Evidence of meeting #53 for Finance in the 40th Parliament, 2nd Session. (The original version is on Parliament’s site, as are the minutes.) The winning word was colleges.

On the agenda

MPs speaking

Also speaking

Tyler Charlebois  Director of Advocacy, College Student Alliance
Shannon Litzenberger  Executive Director, Canadian Dance Assembly
Andy Manahan  Executive Director, Residential and Civil Construction Alliance of Ontario
Paul Charette  Chairman, Bird Construction, Employers' Coalition for Advanced Skills
Pamela Fralick  President and Chief Executive Officer, Canadian Healthcare Association, Employers' Coalition for Advanced Skills
Linda Franklin  President and Chief Executive Officer, Colleges Ontario
Lucy White  Executive Director, Professional Association of Canadian Theatres
John Argue  Coordinator, Ontario Coalition for Social Justice
Mark Chamberlain  Member, National Council of Welfare
Robert Howard  President, Canadian Institute of Actuaries
Michael Shapcott  Director, Affordable Housing and Social Innovation, Wellesley Institute
Nimira Lalani  Research Associate, Wellesley Institute
Robert Mann  President, Canadian Association of Physicists
Dominic Ryan  President, Canadian Institute for Neutron Scattering, Canadian Association of Physicists
David Adams  President, Association of International Automobile Manufacturers of Canada
Peter Carayiannis  Director, Legal and Government Relations, Canadian Association of Income Funds
Jim Hall  Vice-President, Sales and Marketing, Hoffmann-La Roche Limited
Ronald Holgerson  Vice-President, Advancement and Public Affairs, Mohawk College of Applied Arts and Technology
Deborah Windsor  Executive Director, Writers' Union of Canada
Steven Christianson  Manager, Government Relations and Advocacy, March of Dimes Canada
Larry Molyneaux  President, Police Association of Ontario
Wayne Samuelson  President, Ontario Federation of Labour
Bruce Creighton  Director, Canadian Business Press
Etan Diamond  Manager, Policy and Research, Ontario Municipal Social Services Association
Janet Menard  Board Member, Commissioner of Human Services for the Regional Municipality of Peel, Ontario Municipal Social Services Association
Bruce Drewett  President, Canadian Paraplegic Association
William Adair  Executive Director, Canadian Paraplegic Association
Richard St.
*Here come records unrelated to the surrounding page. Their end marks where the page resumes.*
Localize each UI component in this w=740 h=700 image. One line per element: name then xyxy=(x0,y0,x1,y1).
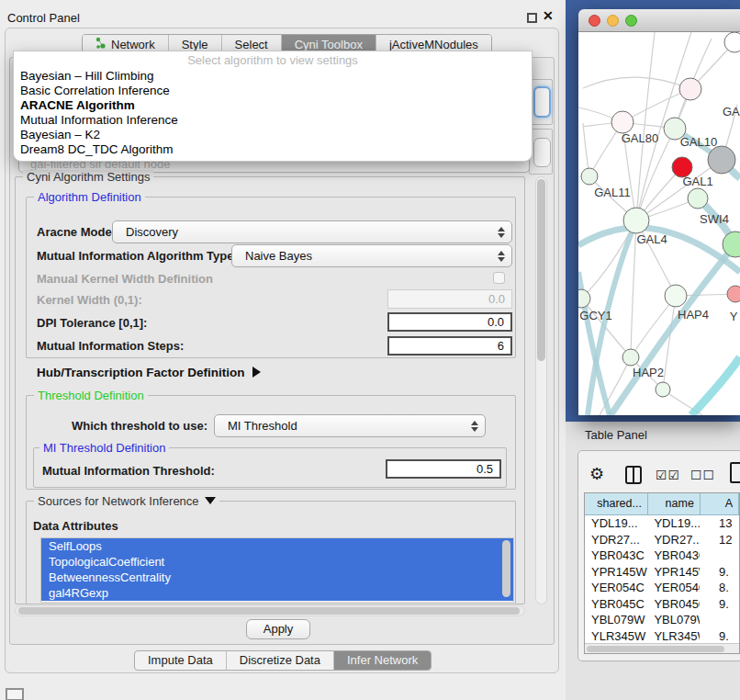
dpi-tolerance-field[interactable]: 0.0 xyxy=(387,312,512,332)
table-header-row: shared...nameA xyxy=(585,493,739,515)
node-label: GAL11 xyxy=(594,186,631,199)
algorithm-option-bayesian-hill-climbing[interactable]: Bayesian – Hill Climbing xyxy=(14,69,532,84)
tab-label: Cyni Toolbox xyxy=(295,38,363,51)
algorithm-option-basic-correlation-inference[interactable]: Basic Correlation Inference xyxy=(14,84,532,98)
mi-threshold-definition-legend: MI Threshold Definition xyxy=(39,441,169,455)
table-row[interactable]: YDL19...YDL19...13 xyxy=(585,515,739,532)
algorithm-option-bayesian-k2[interactable]: Bayesian – K2 xyxy=(14,128,532,142)
table-cell: 9. xyxy=(700,564,739,581)
cyni-algorithm-settings-legend: Cyni Algorithm Settings xyxy=(23,170,153,184)
node-label: GCY1 xyxy=(579,309,611,322)
select-all-checkboxes-icon[interactable]: ☑☑ xyxy=(656,468,680,482)
table-cell: YDL19... xyxy=(585,515,647,532)
mi-type-combo[interactable]: Naive Bayes xyxy=(231,244,512,267)
network-node[interactable] xyxy=(611,111,633,133)
node-label: GAL1 xyxy=(682,175,712,188)
algorithm-select-combo-fragment[interactable] xyxy=(533,86,551,118)
table-cell: 12 xyxy=(700,532,739,548)
close-traffic-light-icon[interactable] xyxy=(589,15,600,27)
tab-label: Select xyxy=(235,38,268,51)
algorithm-prompt: Select algorithm to view settings xyxy=(14,51,532,69)
which-threshold-combo[interactable]: MI Threshold xyxy=(214,414,486,437)
apply-button[interactable]: Apply xyxy=(246,619,310,639)
tab-discretize-data[interactable]: Discretize Data xyxy=(227,651,334,670)
table-cell: YBL079W xyxy=(647,612,700,628)
network-node[interactable] xyxy=(622,349,639,366)
table-horizontal-scrollbar[interactable] xyxy=(585,643,739,653)
scrollbar-thumb[interactable] xyxy=(537,179,545,361)
network-graph: GALGAL80GAL10GAL1GAL11SWI4GAL4GCY1HAP4YH… xyxy=(578,32,740,415)
close-icon[interactable]: ✕ xyxy=(543,8,554,23)
column-header-shared[interactable]: shared... xyxy=(585,493,648,515)
mi-steps-field[interactable]: 6 xyxy=(387,336,512,356)
minimize-traffic-light-icon[interactable] xyxy=(607,15,619,27)
table-row[interactable]: YBR043CYBR043C xyxy=(585,548,739,564)
attribute-item-betweennesscentrality[interactable]: BetweennessCentrality xyxy=(41,570,513,585)
scrollbar-thumb[interactable] xyxy=(587,646,724,652)
table-row[interactable]: YPR145WYPR145W9. xyxy=(585,564,739,581)
network-select-combo-fragment[interactable] xyxy=(533,138,551,167)
node-table[interactable]: shared...nameAYDL19...YDL19...13YDR27...… xyxy=(584,492,740,654)
table-cell xyxy=(700,612,739,628)
node-label: HAP2 xyxy=(633,366,664,379)
column-header-a[interactable]: A xyxy=(701,493,739,515)
algorithm-option-mutual-information-inference[interactable]: Mutual Information Inference xyxy=(14,113,532,128)
mi-steps-label: Mutual Information Steps: xyxy=(37,339,184,353)
table-row[interactable]: YER054CYER054C8. xyxy=(585,580,739,596)
network-node[interactable] xyxy=(724,32,740,52)
node-label: SWI4 xyxy=(700,212,729,226)
table-row[interactable]: YDR27...YDR27...12 xyxy=(585,532,739,548)
network-node[interactable] xyxy=(727,286,740,302)
aracne-mode-combo[interactable]: Discovery xyxy=(112,220,512,243)
network-view-window: GALGAL80GAL10GAL1GAL11SWI4GAL4GCY1HAP4YH… xyxy=(578,9,740,415)
network-node[interactable] xyxy=(688,188,708,209)
network-canvas[interactable]: GALGAL80GAL10GAL1GAL11SWI4GAL4GCY1HAP4YH… xyxy=(578,32,740,415)
network-node[interactable] xyxy=(665,285,687,307)
settings-vertical-scrollbar[interactable] xyxy=(535,176,547,604)
deselect-all-checkboxes-icon[interactable]: ☐☐ xyxy=(690,468,715,482)
data-attributes-list[interactable]: SelfLoopsTopologicalCoefficientBetweenne… xyxy=(40,537,514,603)
table-row[interactable]: YBL079WYBL079W xyxy=(585,612,739,628)
algorithm-option-dream8-dc-tdc-algorithm[interactable]: Dream8 DC_TDC Algorithm xyxy=(14,142,532,157)
data-attributes-label: Data Attributes xyxy=(33,519,118,533)
minimized-panel-icon[interactable] xyxy=(6,688,24,700)
network-edge[interactable] xyxy=(691,357,740,415)
network-node[interactable] xyxy=(708,146,735,174)
attribute-item-selfloops[interactable]: SelfLoops xyxy=(41,538,513,554)
network-window-titlebar[interactable] xyxy=(578,9,740,32)
network-node[interactable] xyxy=(623,208,649,233)
attribute-item-topologicalcoefficient[interactable]: TopologicalCoefficient xyxy=(41,554,513,570)
tab-impute-data[interactable]: Impute Data xyxy=(135,651,227,670)
column-view-icon[interactable] xyxy=(625,466,642,484)
aracne-mode-label: Aracne Mode: xyxy=(37,225,116,239)
scrollbar-thumb[interactable] xyxy=(18,607,520,615)
network-edge[interactable] xyxy=(631,220,636,357)
network-node[interactable] xyxy=(578,289,590,308)
manual-kernel-checkbox[interactable] xyxy=(493,272,505,284)
document-icon[interactable] xyxy=(730,462,740,483)
network-node[interactable] xyxy=(581,168,598,185)
network-node[interactable] xyxy=(656,382,670,397)
kernel-width-field[interactable]: 0.0 xyxy=(387,289,512,309)
stepper-icon xyxy=(471,421,478,432)
table-row[interactable]: YLR345WYLR345W9. xyxy=(585,628,739,645)
zoom-traffic-light-icon[interactable] xyxy=(625,15,637,27)
mi-threshold-field[interactable]: 0.5 xyxy=(386,459,501,479)
hub-definition-expander[interactable]: Hub/Transcription Factor Definition xyxy=(37,366,261,379)
gear-icon[interactable]: ⚙ xyxy=(589,464,604,484)
node-label: HAP4 xyxy=(678,308,709,322)
tab-infer-network[interactable]: Infer Network xyxy=(334,651,431,670)
attribute-item-gal4rgexp[interactable]: gal4RGexp xyxy=(41,585,513,601)
sources-legend[interactable]: Sources for Network Inference xyxy=(34,494,219,508)
stepper-icon xyxy=(498,251,505,262)
table-cell: YER054C xyxy=(647,580,700,596)
algorithm-option-aracne-algorithm[interactable]: ARACNE Algorithm xyxy=(14,98,532,113)
column-header-name[interactable]: name xyxy=(648,493,701,515)
tab-label: jActiveMNodules xyxy=(389,38,478,51)
network-node[interactable] xyxy=(679,78,701,100)
table-row[interactable]: YBR045CYBR045C9. xyxy=(585,596,739,613)
settings-horizontal-scrollbar[interactable] xyxy=(15,605,525,616)
float-window-button[interactable] xyxy=(527,13,537,23)
node-label: Y xyxy=(730,310,738,323)
aracne-mode-value: Discovery xyxy=(126,225,178,239)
Denis  As an Individual
Doris Grinspun  Executive Director, Registered Nurses' Association of Ontario
Judith Shamian  President and Chief Executive Officer, VON Canada (Victorian Order of Nurses)
Christopher McLean  Director, Government Relations, Canadian National Institute for the Blind
Allyson Hewitt  Director, Social Entrepreneurship, Social Innovation Generation

4:20 p.m.

Director, Government Relations, Canadian National Institute for the Blind

Christopher McLean

Yes, that sort of fell off the back of my presentation because of the five-minute limit.

4:20 p.m.

Conservative

Ted Menzies Conservative Macleod, AB

Well, I want to hear more about it, if I can.

4:20 p.m.

Director, Government Relations, Canadian National Institute for the Blind

Christopher McLean

We're doing preliminary work. In the last year we commissioned a considerable study with the Canadian Ophthalmological Society on the costs of blindness, and it replicated some methodology that was used in the United States and Australia, where there were much better data about the costs of vision loss. Using that methodology, we found that the cost to Canada for blindness is about $15 billion every year. About $8 billion of that is direct medical costs, and another $6 billion to $7 billion is the personal and human cost of persons with vision loss. That's obviously quite a big number.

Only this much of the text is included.